[Transcribed page contents]
● ● ●
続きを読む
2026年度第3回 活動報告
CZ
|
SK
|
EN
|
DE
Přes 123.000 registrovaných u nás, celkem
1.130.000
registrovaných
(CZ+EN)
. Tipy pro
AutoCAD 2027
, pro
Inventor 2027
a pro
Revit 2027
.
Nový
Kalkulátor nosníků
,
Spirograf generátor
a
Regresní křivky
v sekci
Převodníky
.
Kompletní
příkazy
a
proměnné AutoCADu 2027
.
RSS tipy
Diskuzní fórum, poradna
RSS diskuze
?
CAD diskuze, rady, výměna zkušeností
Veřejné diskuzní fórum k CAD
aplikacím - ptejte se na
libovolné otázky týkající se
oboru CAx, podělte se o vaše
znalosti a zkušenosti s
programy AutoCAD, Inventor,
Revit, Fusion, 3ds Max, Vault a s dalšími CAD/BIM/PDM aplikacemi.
● ● ●
◆ **Assignment**
In full and without error, restate the data.

◆ **Result of this exercise**
続きを読む
2026年度第3回 活動報告
CZ
|
SK
|
EN
|
DE
Přes 123.000 registrovaných u nás, celkem
1.130.000
registrovaných
(CZ+EN)
. Tipy pro
AutoCAD 2027
, pro
Inventor 2027
a pro
Revit 2027
.
Nový
Kalkulátor nosníků
,
Spirograf generátor
a
Regresní křivky
v sekci
Převodníky
.
Kompletní
příkazy
a
proměnné AutoCADu 2027
.
RSS tipy
Diskuzní fórum, poradna
RSS diskuze
?
CAD diskuze, rady, výměna zkušeností
Veřejné diskuzní fórum k CAD
aplikacím - ptejte se na
libovolné otázky týkající se
oboru CAx, podělte se o vaše
znalosti a zkušenosti s
programy AutoCAD, Inventor,
Revit, Fusion, 3ds Max, Vault a s dalšími CAD/BIM/PDM aplikacemi.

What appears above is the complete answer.